Feel free to expand on this scaffold—add proper logging, schedule transcript
updates, or flesh out the UI—once youre happy with the baseline behaviour.
## Run with Docker Compose (App Only; Remote ES/Qdrant)
The provided compose file builds/runs only the Flask app and expects **remote** Elasticsearch/Qdrant endpoints. Supply them via environment variables (directly or a `.env` alongside `docker-compose.yml`):
```bash
ELASTIC_URL=https://your-es-host:9200 \
QDRANT_URL=https://your-qdrant-host:6333 \
docker compose up --build
```
Other tunables (defaults shown in compose):
- `ELASTIC_INDEX` (default `this_little_corner_py`)
- `ELASTIC_USERNAME` / `ELASTIC_PASSWORD` or `ELASTIC_API_KEY`
- `ELASTIC_VERIFY_CERTS` (set to `1` for real TLS verification)
- `QDRANT_COLLECTION` (default `tlc-captions-full`)
- `QDRANT_VECTOR_NAME` / `QDRANT_VECTOR_SIZE` / `QDRANT_EMBED_MODEL`
- `RATE_LIMIT_ENABLED` (default `1`)
- `RATE_LIMIT_REQUESTS` (default `60`)
- `RATE_LIMIT_WINDOW_SECONDS` (default `60`)

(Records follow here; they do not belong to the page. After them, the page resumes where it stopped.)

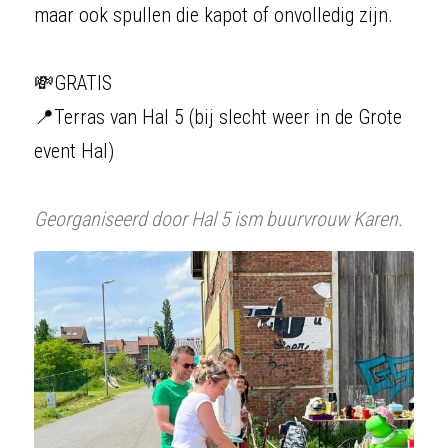
maar ook spullen die kapot of onvolledig zijn. 
💸GRATIS
📍Terras van Hal 5 (bij slecht weer in de Grote 
event Hal)
Georganiseerd door Hal 5 ism buurvrouw Karen.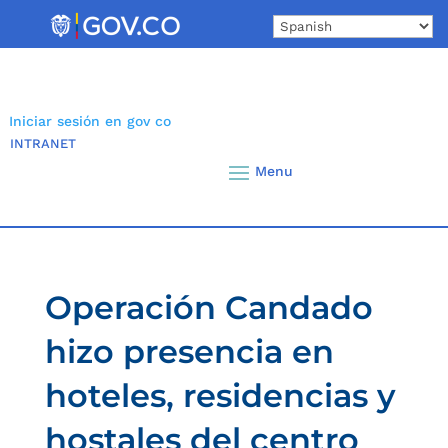
Skip
to
content
Iniciar sesión en gov co
INTRANET
Operación Candado
hizo presencia en
hoteles, residencias y
hostales del centro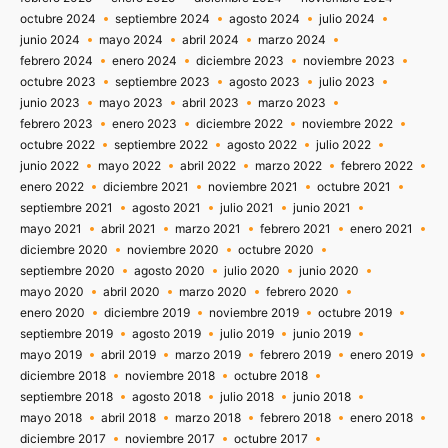
octubre 2024
septiembre 2024
agosto 2024
julio 2024
junio 2024
mayo 2024
abril 2024
marzo 2024
febrero 2024
enero 2024
diciembre 2023
noviembre 2023
octubre 2023
septiembre 2023
agosto 2023
julio 2023
junio 2023
mayo 2023
abril 2023
marzo 2023
febrero 2023
enero 2023
diciembre 2022
noviembre 2022
octubre 2022
septiembre 2022
agosto 2022
julio 2022
junio 2022
mayo 2022
abril 2022
marzo 2022
febrero 2022
enero 2022
diciembre 2021
noviembre 2021
octubre 2021
septiembre 2021
agosto 2021
julio 2021
junio 2021
mayo 2021
abril 2021
marzo 2021
febrero 2021
enero 2021
diciembre 2020
noviembre 2020
octubre 2020
septiembre 2020
agosto 2020
julio 2020
junio 2020
mayo 2020
abril 2020
marzo 2020
febrero 2020
enero 2020
diciembre 2019
noviembre 2019
octubre 2019
septiembre 2019
agosto 2019
julio 2019
junio 2019
mayo 2019
abril 2019
marzo 2019
febrero 2019
enero 2019
diciembre 2018
noviembre 2018
octubre 2018
septiembre 2018
agosto 2018
julio 2018
junio 2018
mayo 2018
abril 2018
marzo 2018
febrero 2018
enero 2018
diciembre 2017
noviembre 2017
octubre 2017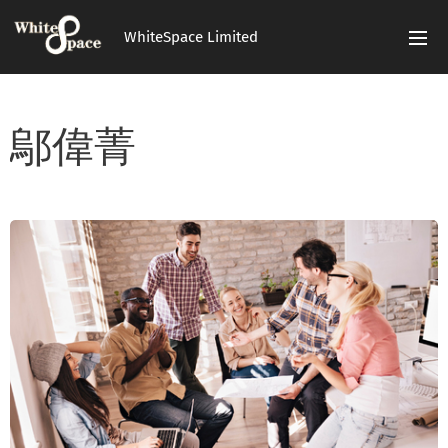
WhiteSpace Limited
鄔偉菁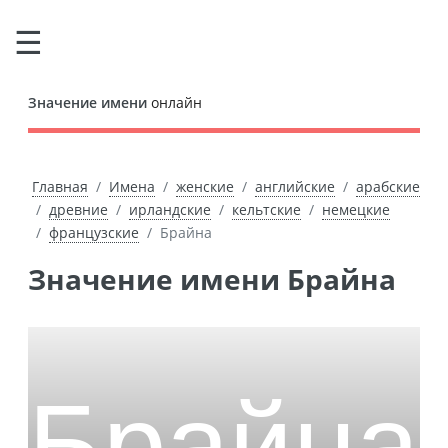
Значение имени
онлайн
Главная
Имена
женские
английские
арабские
древние
ирландские
кельтские
немецкие
французские
Брайна
Значение имени Брайна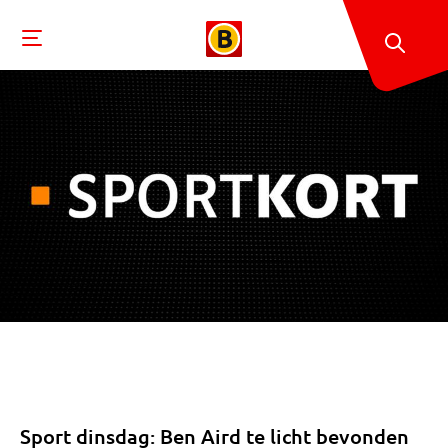
Sport dinsdag: Ben Aird te licht bevonden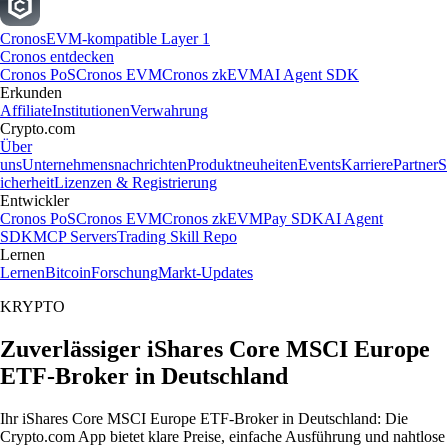
Cronos
EVM-kompatible Layer 1
Cronos entdecken
Cronos PoS
Cronos EVM
Cronos zkEVM
AI Agent SDK
Erkunden
Affiliate
Institutionen
Verwahrung
Crypto.com
Über
uns
Unternehmensnachrichten
Produktneuheiten
Events
Karriere
Partner
S
icherheit
Lizenzen & Registrierung
Entwickler
Cronos PoS
Cronos EVM
Cronos zkEVM
Pay SDK
AI Agent
SDK
MCP Servers
Trading Skill Repo
Lernen
Lernen
Bitcoin
Forschung
Markt-Updates
KRYPTO
Zuverlässiger iShares Core MSCI Europe
ETF-Broker in Deutschland
Ihr iShares Core MSCI Europe ETF-Broker in Deutschland: Die
Crypto.com App bietet klare Preise, einfache Ausführung und nahtlose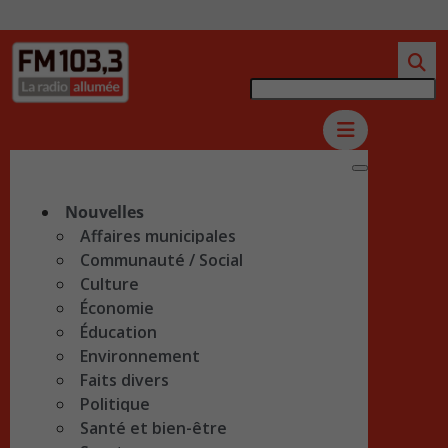
Nouvelles
Affaires municipales
Communauté / Social
Culture
Économie
Éducation
Environnement
Faits divers
Politique
Santé et bien-être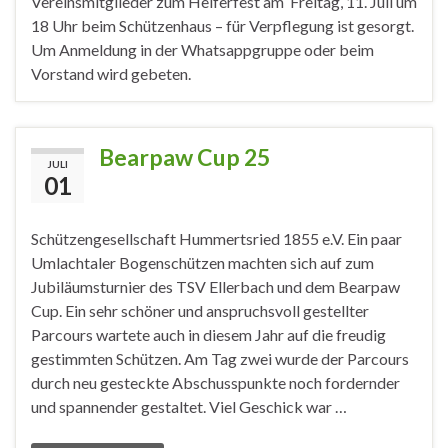
Vereinsmitglieder zum Helferfest am Freitag, 11. Juli um
18 Uhr beim Schützenhaus – für Verpflegung ist gesorgt.
Um Anmeldung in der Whatsappgruppe oder beim
Vorstand wird gebeten.
Bearpaw Cup 25
JULI
01
Schützengesellschaft Hummertsried 1855 e.V. Ein paar
Umlachtaler Bogenschützen machten sich auf zum
Jubiläumsturnier des TSV Ellerbach und dem Bearpaw
Cup. Ein sehr schöner und anspruchsvoll gestellter
Parcours wartete auch in diesem Jahr auf die freudig
gestimmten Schützen. Am Tag zwei wurde der Parcours
durch neu gesteckte Abschusspunkte noch fordernder
und spannender gestaltet. Viel Geschick war …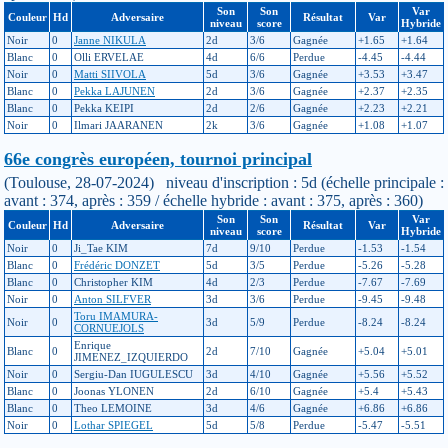
Son
Son
Var
Couleur
Hd
Adversaire
Résultat
Var
niveau
score
Hybride
Noir
0
Janne NIKULA
2d
3/6
Gagnée
+1.65
+1.64
Blanc
0
Olli ERVELAE
4d
6/6
Perdue
-4.45
-4.44
Noir
0
Matti SIIVOLA
5d
3/6
Gagnée
+3.53
+3.47
Blanc
0
Pekka LAJUNEN
2d
3/6
Gagnée
+2.37
+2.35
Blanc
0
Pekka KEIPI
2d
2/6
Gagnée
+2.23
+2.21
Noir
0
Ilmari JAARANEN
2k
3/6
Gagnée
+1.08
+1.07
66e congrès européen, tournoi principal
(Toulouse, 28-07-2024) niveau d'inscription : 5d (échelle principale :
avant : 374, après : 359 / échelle hybride : avant : 375, après : 360)
Son
Son
Var
Couleur
Hd
Adversaire
Résultat
Var
niveau
score
Hybride
Noir
0
Ji_Tae KIM
7d
9/10
Perdue
-1.53
-1.54
Blanc
0
Frédéric DONZET
5d
3/5
Perdue
-5.26
-5.28
Blanc
0
Christopher KIM
4d
2/3
Perdue
-7.67
-7.69
Noir
0
Anton SILFVER
3d
3/6
Perdue
-9.45
-9.48
Toru IMAMURA-
Noir
0
3d
5/9
Perdue
-8.24
-8.24
CORNUEJOLS
Enrique
Blanc
0
2d
7/10
Gagnée
+5.04
+5.01
JIMENEZ_IZQUIERDO
Noir
0
Sergiu-Dan IUGULESCU
3d
4/10
Gagnée
+5.56
+5.52
Blanc
0
Joonas YLONEN
2d
6/10
Gagnée
+5.4
+5.43
Blanc
0
Theo LEMOINE
3d
4/6
Gagnée
+6.86
+6.86
Noir
0
Lothar SPIEGEL
5d
5/8
Perdue
-5.47
-5.51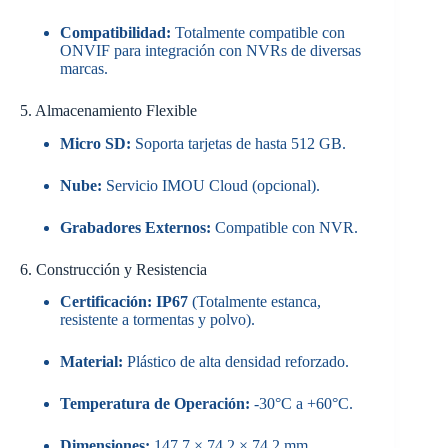
Compatibilidad:
Totalmente compatible con
ONVIF para integración con NVRs de diversas
marcas.
5. Almacenamiento Flexible
Micro SD:
Soporta tarjetas de hasta 512 GB.
Nube:
Servicio IMOU Cloud (opcional).
Grabadores Externos:
Compatible con NVR.
6. Construcción y Resistencia
Certificación:
IP67
(Totalmente estanca,
resistente a tormentas y polvo).
Material:
Plástico de alta densidad reforzado.
Temperatura de Operación:
-30°C a +60°C.
Dimensiones:
147.7 × 74.2 × 74.2 mm.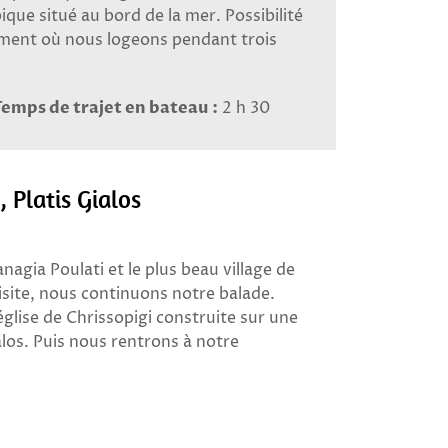
pique situé au bord de la mer. Possibilité
ement où nous logeons pendant trois
Temps de trajet en bateau :
2 h 30
, Platis Gialos
gia Poulati et le plus beau village de
visite, nous continuons notre balade.
glise de Chrissopigi construite sur une
alos. Puis nous rentrons à notre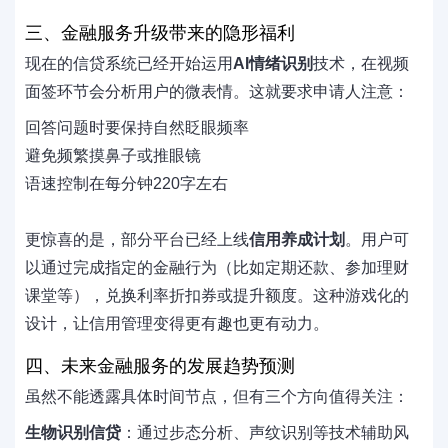
三、金融服务升级带来的隐形福利
现在的信贷系统已经开始运用
AI情绪识别
技术，在视频
面签环节会分析用户的微表情。这就要求申请人注意：
回答问题时要保持自然眨眼频率
避免频繁摸鼻子或推眼镜
语速控制在每分钟220字左右
更惊喜的是，部分平台已经上线
信用养成计划
。用户可
以通过完成指定的金融行为（比如定期还款、参加理财
课堂等），兑换利率折扣券或提升额度。这种游戏化的
设计，让信用管理变得更有趣也更有动力。
四、未来金融服务的发展趋势预测
虽然不能透露具体时间节点，但有三个方向值得关注：
生物识别信贷
：通过步态分析、声纹识别等技术辅助风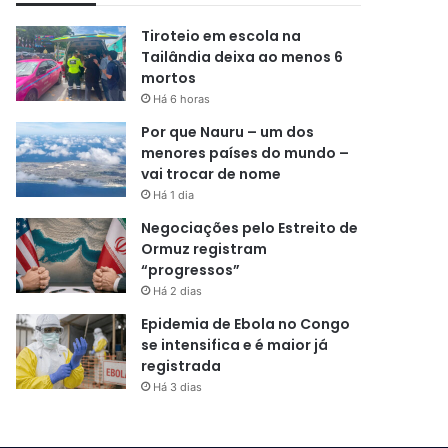
Tiroteio em escola na
Tailândia deixa ao menos 6
mortos
Há 6 horas
Por que Nauru – um dos
menores países do mundo –
vai trocar de nome
Há 1 dia
Negociações pelo Estreito de
Ormuz registram
“progressos”
Há 2 dias
Epidemia de Ebola no Congo
se intensifica e é maior já
registrada
Há 3 dias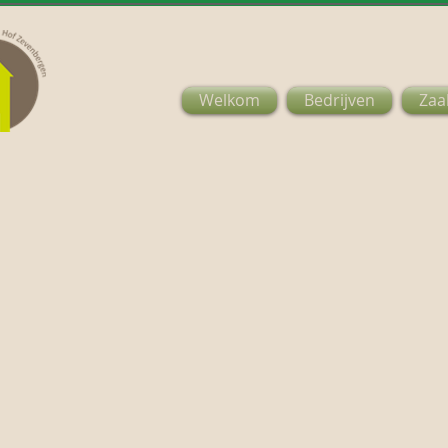
Welkom
Bedrijven
Zaa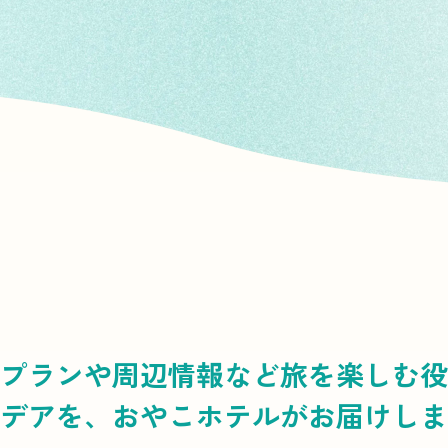
プランや周辺情報など
旅を楽しむ役
デアを、
おやこホテルがお届けしま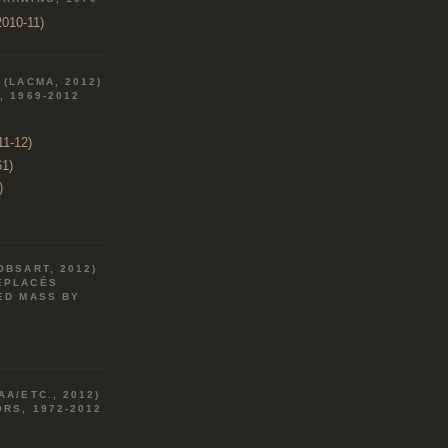
010-11)
 (LACMA, 2012)
, 1969-2012
11-12)
61)
)
OBSART, 2012)
ÉPLACÉS
ED MASS BY
AA/ETC., 2012)
RS, 1972-2012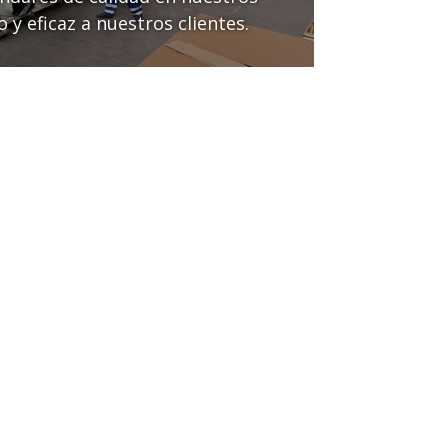
 y eficaz a nuestros clientes.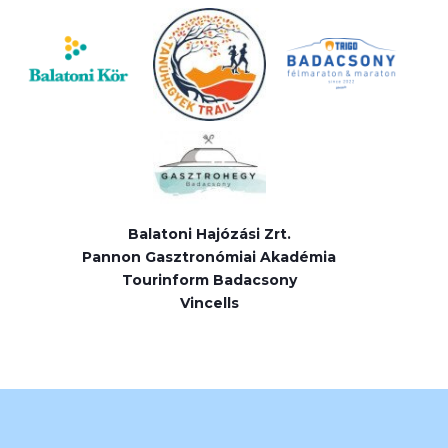
Balatoni Hajózási Zrt.
Pannon Gasztronómiai Akadémia
Tourinform Badacsony
Vincells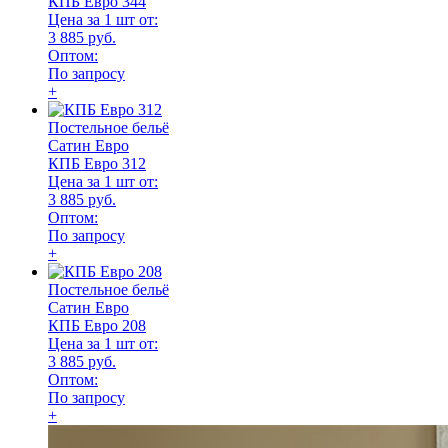
КПБ Евро 344
Цена за 1 шт от:
3 885 руб.
Оптом:
По запросу
+
Постельное бельё
Сатин Евро
КПБ Евро 312
Цена за 1 шт от:
3 885 руб.
Оптом:
По запросу
+
Постельное бельё
Сатин Евро
КПБ Евро 208
Цена за 1 шт от:
3 885 руб.
Оптом:
По запросу
+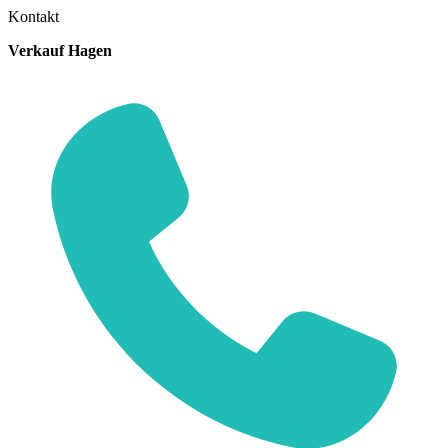
Kontakt
Verkauf Hagen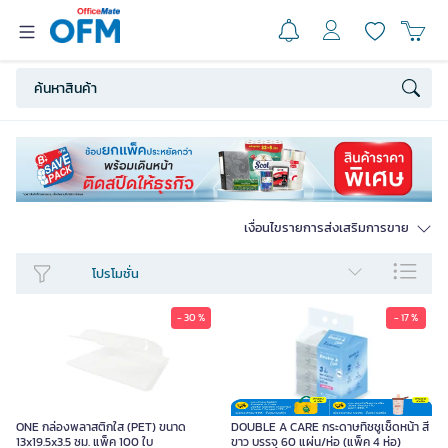
เงื่อนไขรายการส่งเสริมการขาย
โปรโมชั่น
- 30 %
- 17 %
ONE กล่องพลาสติกใส (PET) ขนาด
DOUBLE A CARE กระดาษทิชชูเช็ดหน้า สี
13x19.5x3.5 ซม. แพ็ค 100 ใบ
ขาว บรรจุ 60 แผ่น/ห่อ (แพ็ค 4 ห่อ)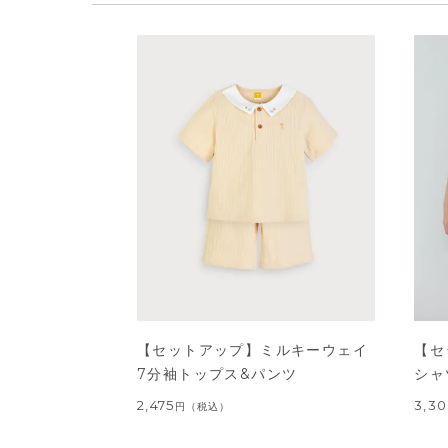
【セットアップ】ミルキーウェイ
【セ
7分袖トップス&パンツ
シャ
2,475
3,3
円
（税込）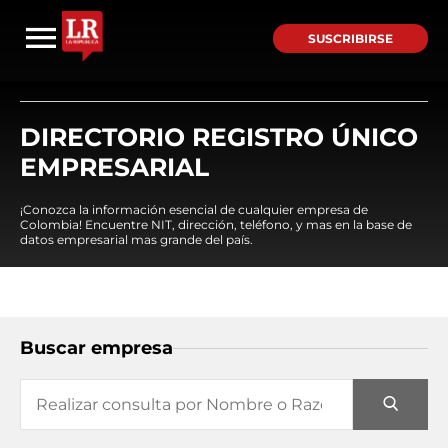
SUSCRIBIRSE
DIRECTORIO REGISTRO ÚNICO
EMPRESARIAL
¡Conozca la información esencial de cualquier empresa de
Colombia! Encuentre NIT, dirección, teléfono, y mas en la base de
datos empresarial mas grande del país.
Buscar empresa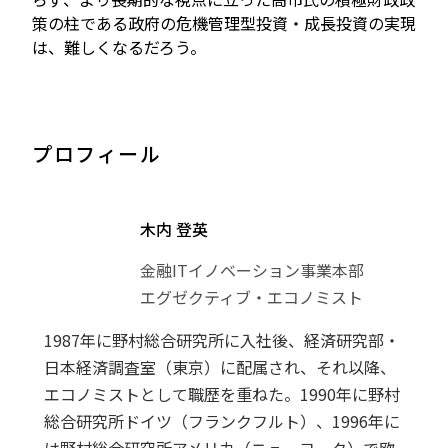
策の柱である政府の危機管理型投資・成長投資の実現
は、難しくなるだろう。
プロフィール
木内 登英
金融ITイノベーション事業本部
エグゼクティブ・エコノミスト
1987年に野村総合研究所に入社後、経済研究部・
日本経済調査室（東京）に配属され、それ以降、
エコノミストとして職歴を重ねた。1990年に野村
総合研究所ドイツ（フランクフルト）、1996年に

Port 8080 on the host is forwarded to the app. Mount `./data` (read-only) if you want local fallbacks for metrics (`LOCAL_DATA_DIR=/app/data/video_metadata`); otherwise the app will rely purely on the remote backends. Stop the container with `docker compose down`.
## CI (Docker build)
A Gitea Actions workflow (`.gitea/workflows/docker-build.yml`) builds and pushes the Docker image on every push to `master`. Configure the following repository secrets in Gitea:
- `DOCKER_USERNAME`
- `DOCKER_PASSWORD`
The image is tagged as `gitea.ghost.tel/knight/tlc-search:latest` and with the commit SHA. Adjust `IMAGE_NAME` in the workflow if you need a different registry/repo.